Dans sa séance du 28 novembre 2023, ladite commission les a déclarés recevables au bénéfice de leur procédure de traitement des situations de surendettement des particuliers.
Par décision en date du 6 février 2024, elle a imposé à leur égard un rééchelonnement des dettes sur une durée maximale de trente-neuf mois, sur la base d’une capacité mensuelle de remboursement évaluée à 1 114 euros.
Par lettre recommandée avec avis de réception expédiée le 6 mars 2024, Monsieur et Madame [K] ont formé un recours contre cette décision, faisant valoir des changements de leur situation, Monsieur [K] ayant conduit une rupture conventionnelle de son contrat de travail suite à des soucis de santé.
Ils demandent en outre à ce que de nouvelles dettes de mutuelle soient ajoutées, soit les sommes de 577,50 euros, 204,96 euros, et 702,47 euros.
Conformément aux dispositions de l’article R713-4 du code de la consommation, Madame et Monsieur [K] et l’ensemble de leurs créanciers déclarés ont été convoqués à l’audience du 24 février 2025 par lettre recommandée avec demande d’avis de réception.
Madame [P] [Z] épouse [K] et Monsieur [U] [K] ont comparu en personne à l’audience, et précisé que la dette [17] avait été remboursée.
L’affaire a été renvoyée pour convoquer un nouveau créancier, [6]
À l’audience de renvoi 23 mai 2025, Madame et Monsieur [K] étaient présents en personne.

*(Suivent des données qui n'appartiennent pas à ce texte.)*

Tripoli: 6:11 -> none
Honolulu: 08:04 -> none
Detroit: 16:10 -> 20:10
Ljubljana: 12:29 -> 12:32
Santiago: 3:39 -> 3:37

Ils ont confirmé leur demande de rajout de la nouvelle dette auprès d'[4] relative à des cotisations impayées et un remboursement de soins.
Ils ont exposé leur nouvelle situation, Monsieur [K] ayant retrouvé du travail et ont proposé un remboursement à hauteur de 600 euros par mois.
Par courrier enregistré au greffe le :
28 janvier 2025, la [9] s’est référée à sa déclaration de créance,30 janvier 2025, [23] mandatée par [16] s’en est remise à la décision du tribunal,3 février 2025, [13] s’est référé à sa déclaration de créances,29 avril 2025, le [22] Nancy a produit un bordereau de situation arrêté au 29 avril 2025 pour une somme de 607,31 euros,05 mai 2025, [10] a produit un relevé de compte actualisé d’une créance s’élevant à 1 893,74 euros,
Les autres créanciers n’ont pas comparu et n’ont pas fait parvenir d’observations au tribunal.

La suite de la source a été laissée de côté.